OpenAI extension fields:
| Field | Description |
|---|---|
reference_audio / ref_audio | Reference audio: local path, file://, http(s)://, or data:audio/...;base64,... |
prompt_audio | Prompt audio for ultimate clone |
prompt_text / ref_text | Transcript for prompt audio |
mode | design, clone, ultimate_clone, or compatible aliases |
instruction | Natural-language voice description |
auto_asr | Use optional ASR to transcribe prompt text |
cfg_value, inference_timesteps, normalize, denoise | VoxCPM2 inference controls |
Azure Speech Service
| Operation | Method | Path |
|---|---|---|
| Synthesize | POST | /cognitiveservices/v1 |
| Health check / voices | GET | /cognitiveservices/voices/list |
Base URL can be a region like eastus or an endpoint such as https://eastus.tts.speech.microsoft.com. Neiroha sends the API key as Ocp-Apim-Subscription-Key.
Google Gemini TTS
Gemini TTS uses a Google AI Studio API key. Set the provider URL to https://generativelanguage.googleapis.com, then choose a Gemini TTS model and voice.
Windows System TTS
Windows desktop uses system SAPI voices and needs no base URL or API key. Android and Linux system TTS providers remain hidden until native platform adapters exist.

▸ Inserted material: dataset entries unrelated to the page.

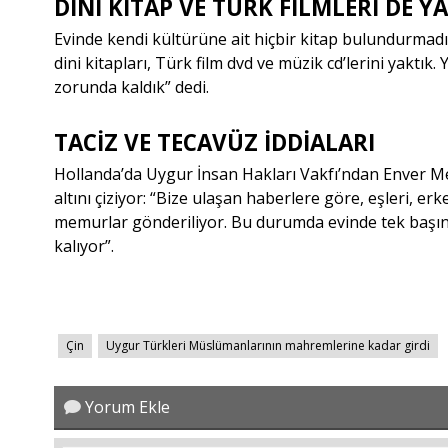
DİNİ KİTAP VE TÜRK FİLMLERİ DE Y
Evinde kendi kültürüne ait hiçbir kitap bulundurmadığ
dini kitapları, Türk film dvd ve müzik cd’lerini yaktık.
zorunda kaldık
” dedi.
TACİZ VE TECAVÜZ İDDİALARI
Hollanda’da Uygur İnsan Hakları Vakfı’ndan Enver Me
altını çiziyor: “
Bize ulaşan haberlere göre, eşleri, erk
memurlar gönderiliyor. Bu durumda evinde tek başına
kalıyor
”.
Çin
Uygur Türkleri Müslümanlarının mahremlerine kadar girdi
Yorum Ekle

3. Response Headers and Troubleshooting
Neiroha local backends usually include these audio response headers. Exact fields vary by backend:
| Header | Meaning |
|---|---|
X-Neiroha-Backend | Backend name |
X-Neiroha-Model-Preset | Low-level model preset |
X-Neiroha-Voice | Actual voice used |
X-Neiroha-Sample-Rate | Output sample rate |
X-Neiroha-Inference-Ms | Inference time |
X-Neiroha-Audio-Seconds | Output duration |
X-Neiroha-Output-Path | Server-side output file path |
X-Neiroha-RTF | Measured local RTF |
Troubleshooting order:
- Open
/healthin a browser or withcurl. - Check
/v1/modelsand/v1/audio/voices. - In Providers, click Fetch All and confirm models and voices are cached.
- Test one sentence in Quick TTS before running Dialogue, Phase, or Video batches.